Thursday, November 23, 2017

Philly’s wild turkeys: Where they’ve been spotted

Anna Orso provides this timely piece in today's Billy Penn:
They were spotted waddling around West Philly earlier this year, not far from Penn’s campus. They’ve been seen in small flocks in Northeast Philly, especially around Pennypack Park. And across the city at random times, wild turkeys have been pecking and scratching away at parked cars, perplexed by their own reflections.
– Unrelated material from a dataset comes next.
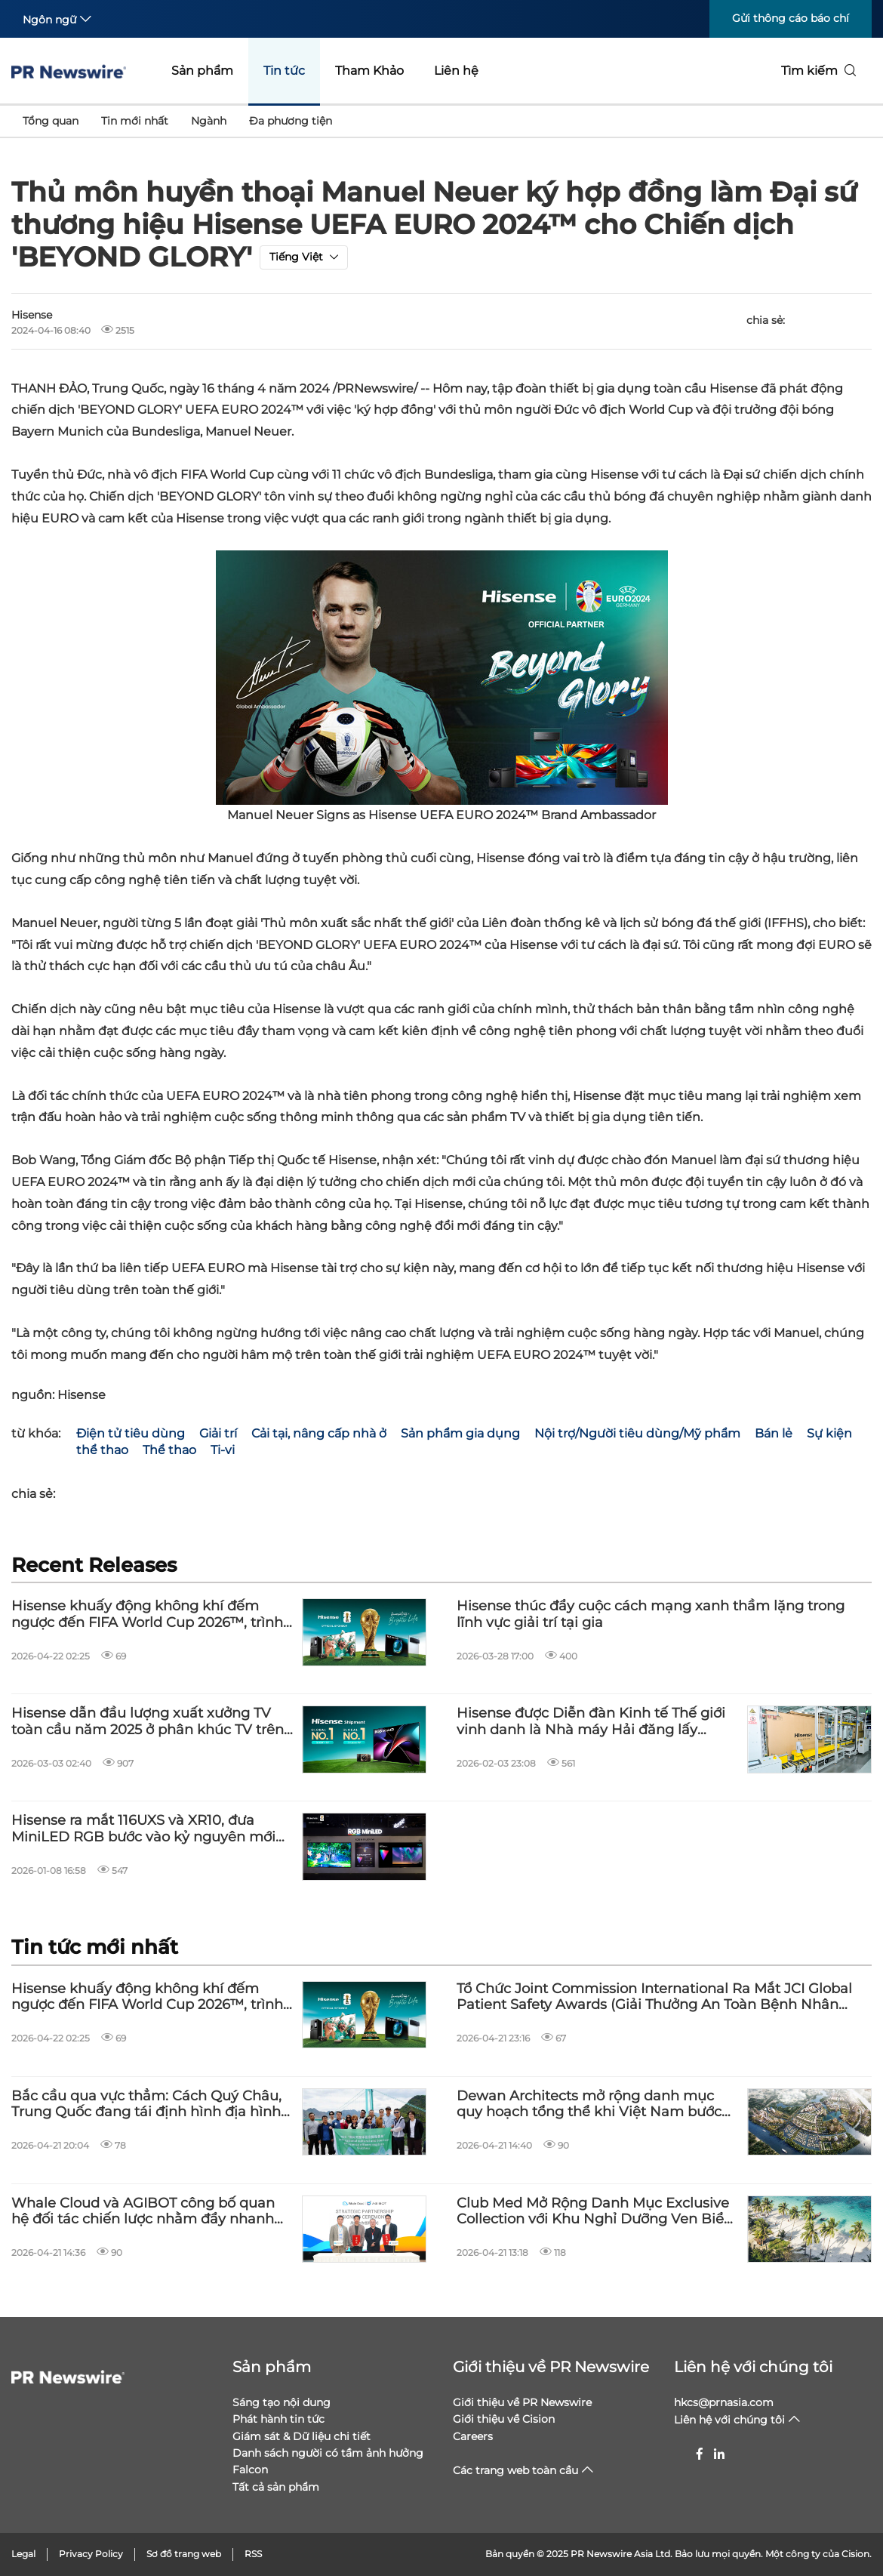  What do you see at coordinates (250, 2469) in the screenshot?
I see `Falcon` at bounding box center [250, 2469].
Look, sometimes you’ll just see wild turkeys meandering through Philadelphia streets, like this one spotted window shopping in the Northeast over the weekend — just in time for Thanksgiving.
“We have a whole lot of park land here, 9,000 acres of Fairmount Park,” said Jerry Czech, a wildlife conservation officer with the Pennsylvania Game Commission. “So people think ‘where’s this wildlife come from?’ [Wild turkeys] don’t have lines that differentiate and tell them ‘I don’t belong here.'”
These guys have been around for awhile. In 1683, William Penn wrote in a letter to the Earl of Sunderland: “Turkeys of the wood, I have had of 40- and 50-pound weight.” He was probably exaggerating. Ben Franklin was also a big fan of wild turkeys, calling them “birds of courage” (but probably not wanting them to be the national bird).
So over the years, they’ve wandered the city. Czech says he’s fielded reports of wild turkeys being spotted in West Philly — especially in the Cobb’s Creek area, anywhere in the Northeast near Pennypack Park, the Northeast Philly Airport as well as the Schuylkill Center in the Roxborough area.